### Given entries
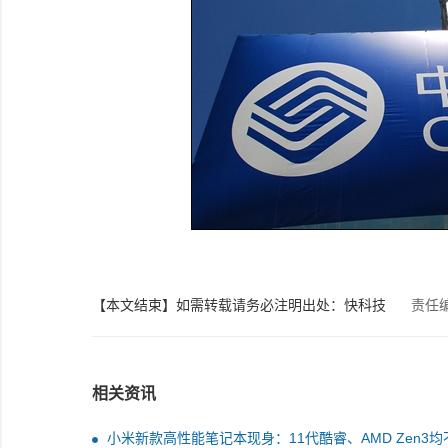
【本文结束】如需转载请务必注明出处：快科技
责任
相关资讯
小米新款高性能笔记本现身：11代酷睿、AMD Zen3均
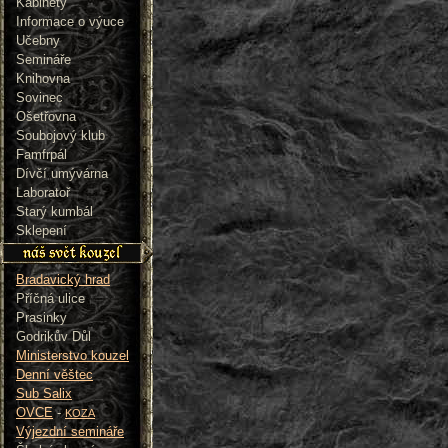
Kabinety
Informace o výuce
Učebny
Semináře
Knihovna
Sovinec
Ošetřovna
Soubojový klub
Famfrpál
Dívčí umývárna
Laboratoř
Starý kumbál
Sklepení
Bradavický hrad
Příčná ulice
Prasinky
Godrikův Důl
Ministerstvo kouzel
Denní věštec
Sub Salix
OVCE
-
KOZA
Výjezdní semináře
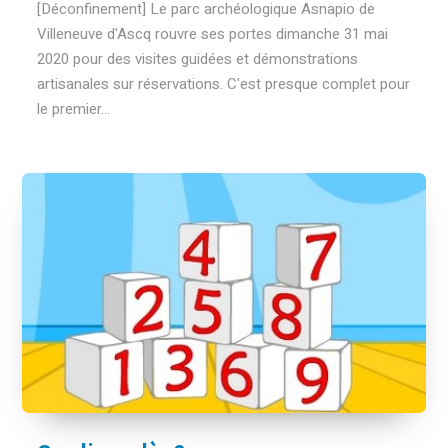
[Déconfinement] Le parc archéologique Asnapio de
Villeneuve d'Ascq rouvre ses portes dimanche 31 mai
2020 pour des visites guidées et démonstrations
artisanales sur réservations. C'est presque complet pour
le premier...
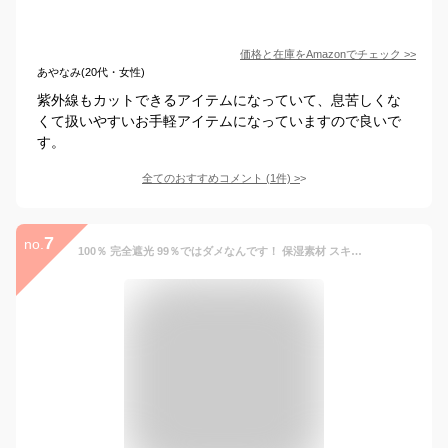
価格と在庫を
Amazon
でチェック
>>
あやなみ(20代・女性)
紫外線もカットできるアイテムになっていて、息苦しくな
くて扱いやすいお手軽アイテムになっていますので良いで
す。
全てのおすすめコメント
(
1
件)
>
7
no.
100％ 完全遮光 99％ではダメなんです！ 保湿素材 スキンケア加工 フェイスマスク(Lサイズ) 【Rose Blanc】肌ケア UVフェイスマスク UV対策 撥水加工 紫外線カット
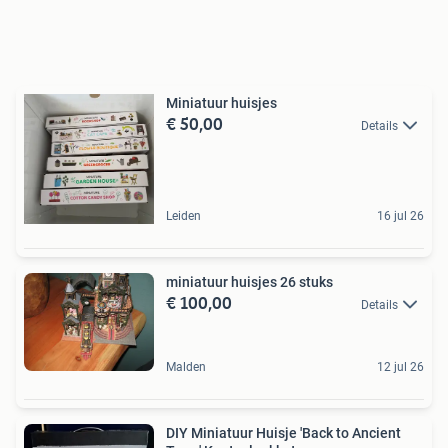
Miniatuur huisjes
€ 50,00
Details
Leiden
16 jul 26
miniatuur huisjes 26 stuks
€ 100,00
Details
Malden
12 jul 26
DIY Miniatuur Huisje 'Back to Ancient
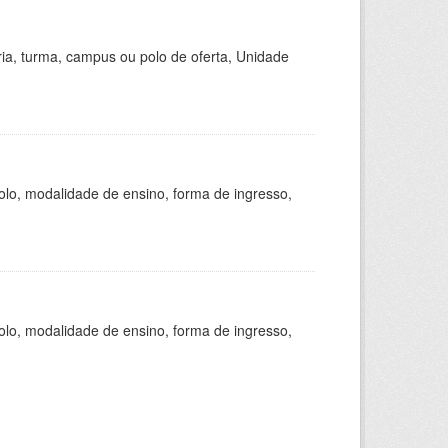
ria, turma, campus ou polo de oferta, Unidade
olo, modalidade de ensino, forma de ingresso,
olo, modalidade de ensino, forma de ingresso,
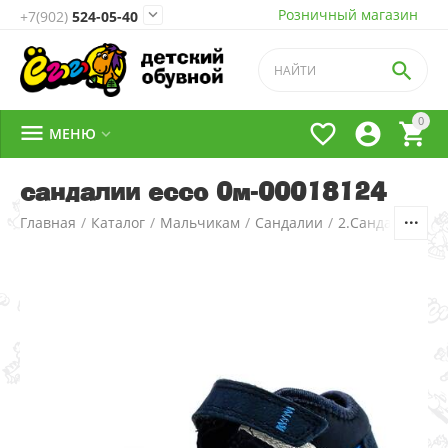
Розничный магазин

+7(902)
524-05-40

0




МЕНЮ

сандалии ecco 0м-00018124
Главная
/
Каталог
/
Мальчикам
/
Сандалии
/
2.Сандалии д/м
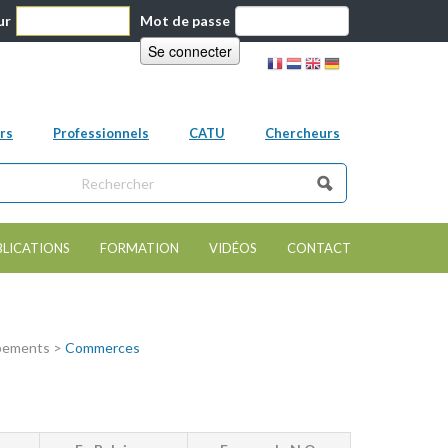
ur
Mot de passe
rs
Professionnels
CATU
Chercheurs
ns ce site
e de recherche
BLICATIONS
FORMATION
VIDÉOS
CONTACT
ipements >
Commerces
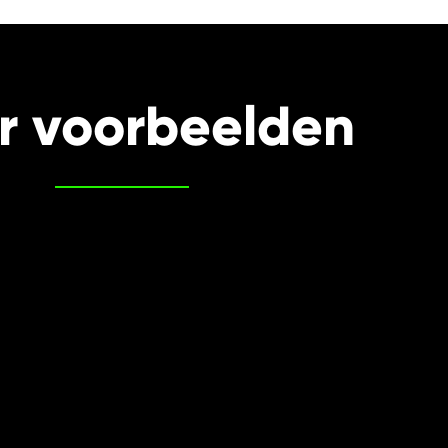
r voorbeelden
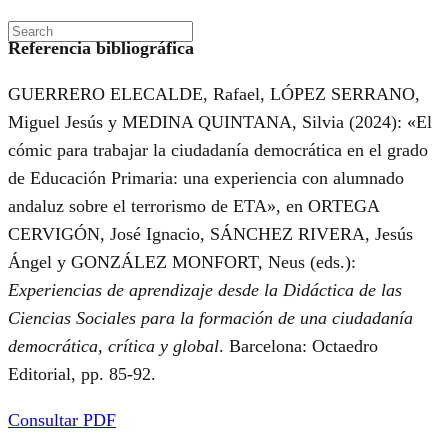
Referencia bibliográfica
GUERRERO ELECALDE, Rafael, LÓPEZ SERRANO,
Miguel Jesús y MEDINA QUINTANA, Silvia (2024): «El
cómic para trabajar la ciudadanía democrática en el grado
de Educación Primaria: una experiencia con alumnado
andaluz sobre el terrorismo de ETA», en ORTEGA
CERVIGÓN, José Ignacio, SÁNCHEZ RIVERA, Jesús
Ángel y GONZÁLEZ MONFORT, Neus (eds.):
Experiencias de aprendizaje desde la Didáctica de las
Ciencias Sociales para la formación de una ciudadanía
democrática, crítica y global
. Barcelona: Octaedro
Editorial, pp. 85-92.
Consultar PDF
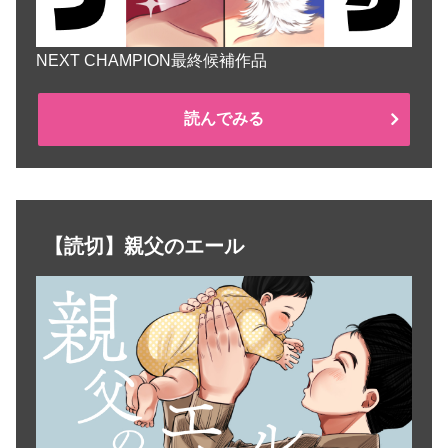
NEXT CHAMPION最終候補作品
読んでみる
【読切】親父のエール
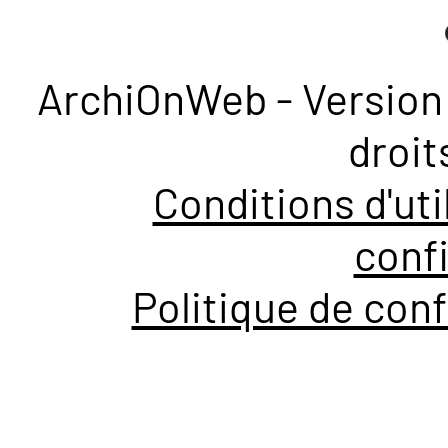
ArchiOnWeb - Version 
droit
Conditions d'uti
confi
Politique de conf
...
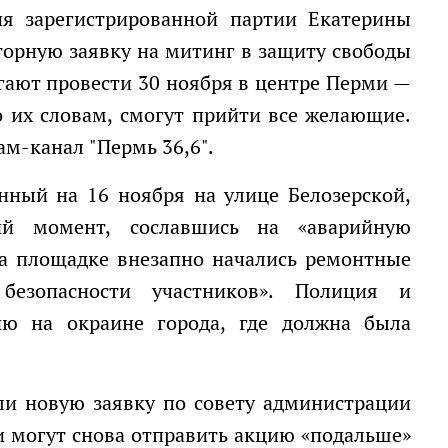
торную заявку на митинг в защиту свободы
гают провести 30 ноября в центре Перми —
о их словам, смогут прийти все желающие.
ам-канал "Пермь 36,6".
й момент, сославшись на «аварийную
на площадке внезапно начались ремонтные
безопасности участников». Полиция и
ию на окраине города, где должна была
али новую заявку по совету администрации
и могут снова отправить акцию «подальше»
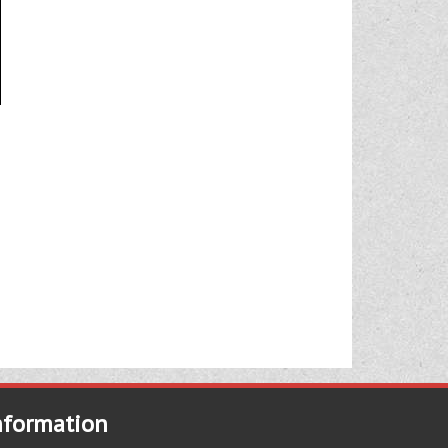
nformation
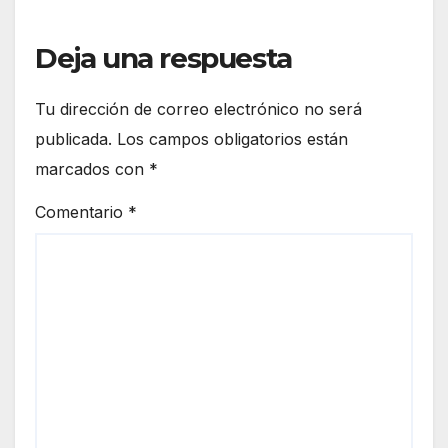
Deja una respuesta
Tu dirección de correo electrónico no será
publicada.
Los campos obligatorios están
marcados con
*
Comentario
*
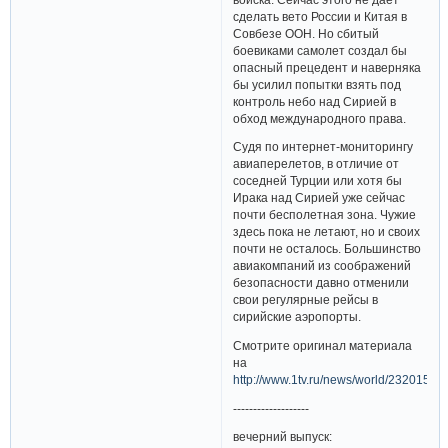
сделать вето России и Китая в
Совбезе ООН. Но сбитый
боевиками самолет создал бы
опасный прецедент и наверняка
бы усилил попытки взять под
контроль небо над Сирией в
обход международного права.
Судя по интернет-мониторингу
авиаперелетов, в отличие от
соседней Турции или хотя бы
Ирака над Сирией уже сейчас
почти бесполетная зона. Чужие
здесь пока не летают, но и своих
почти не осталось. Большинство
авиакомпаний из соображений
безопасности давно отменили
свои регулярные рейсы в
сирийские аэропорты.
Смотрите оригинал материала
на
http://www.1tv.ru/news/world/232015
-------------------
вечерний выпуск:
---
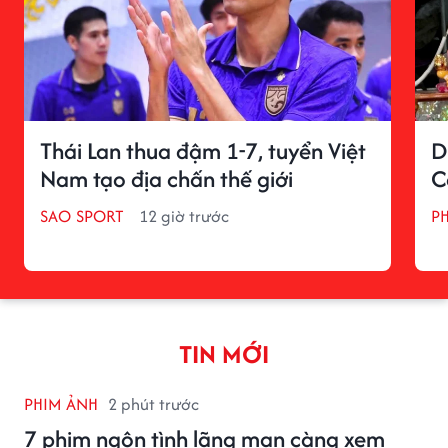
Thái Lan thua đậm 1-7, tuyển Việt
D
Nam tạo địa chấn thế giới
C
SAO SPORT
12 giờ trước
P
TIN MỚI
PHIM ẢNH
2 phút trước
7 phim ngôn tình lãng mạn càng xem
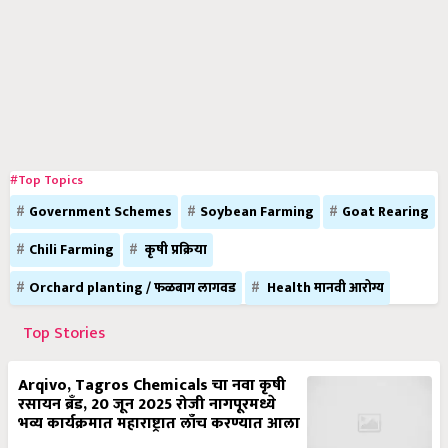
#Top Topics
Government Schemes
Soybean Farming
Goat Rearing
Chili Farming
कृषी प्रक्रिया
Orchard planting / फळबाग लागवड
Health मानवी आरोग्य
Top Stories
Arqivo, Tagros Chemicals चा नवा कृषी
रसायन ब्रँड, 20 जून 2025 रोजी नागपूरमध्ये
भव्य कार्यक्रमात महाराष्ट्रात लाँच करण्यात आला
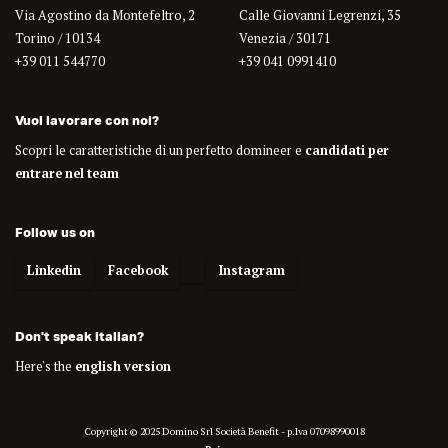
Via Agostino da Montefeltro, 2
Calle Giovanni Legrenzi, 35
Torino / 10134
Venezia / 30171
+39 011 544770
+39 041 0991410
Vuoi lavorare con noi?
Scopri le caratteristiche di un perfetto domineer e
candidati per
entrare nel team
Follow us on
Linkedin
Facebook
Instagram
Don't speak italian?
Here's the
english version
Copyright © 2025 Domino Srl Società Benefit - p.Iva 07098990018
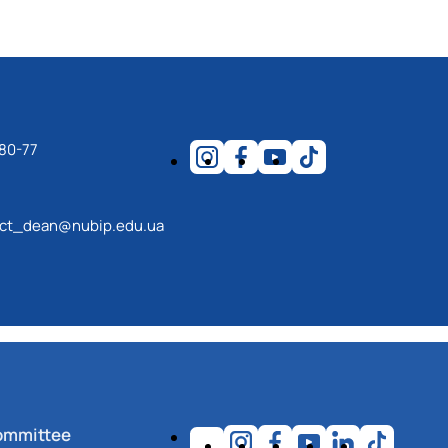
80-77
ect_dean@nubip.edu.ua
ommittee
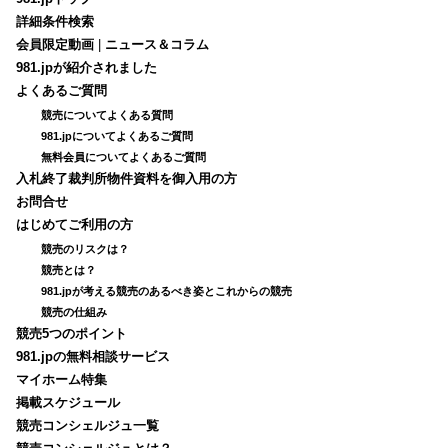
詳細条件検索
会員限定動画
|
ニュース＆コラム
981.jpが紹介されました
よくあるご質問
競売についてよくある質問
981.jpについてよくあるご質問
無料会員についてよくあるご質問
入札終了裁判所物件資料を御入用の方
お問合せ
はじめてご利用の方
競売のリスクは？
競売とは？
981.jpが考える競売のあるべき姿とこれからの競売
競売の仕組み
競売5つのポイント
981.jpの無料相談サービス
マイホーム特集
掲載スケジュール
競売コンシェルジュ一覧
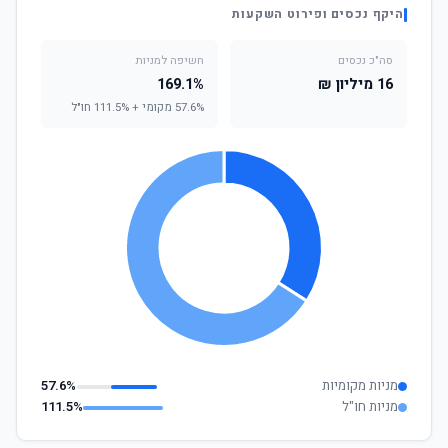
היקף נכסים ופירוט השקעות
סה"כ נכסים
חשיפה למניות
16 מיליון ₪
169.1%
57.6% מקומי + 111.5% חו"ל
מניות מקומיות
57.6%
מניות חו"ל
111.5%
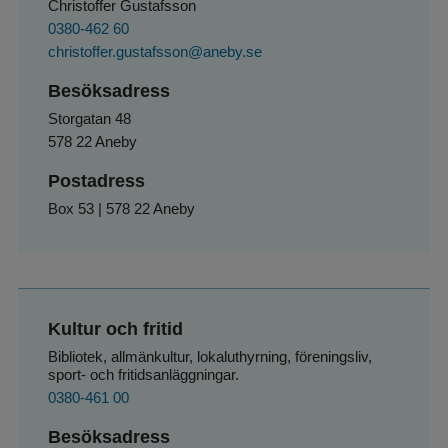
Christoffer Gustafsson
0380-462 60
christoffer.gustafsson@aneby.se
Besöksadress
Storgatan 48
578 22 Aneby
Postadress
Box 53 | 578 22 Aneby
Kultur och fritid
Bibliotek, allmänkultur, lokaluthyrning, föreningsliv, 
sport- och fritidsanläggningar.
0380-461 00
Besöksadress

### Directions
For each line of the entries that includes "democrática", show that line.

### Solution
cómic para trabajar la ciudadanía democrática en el grado
democrática, crítica y global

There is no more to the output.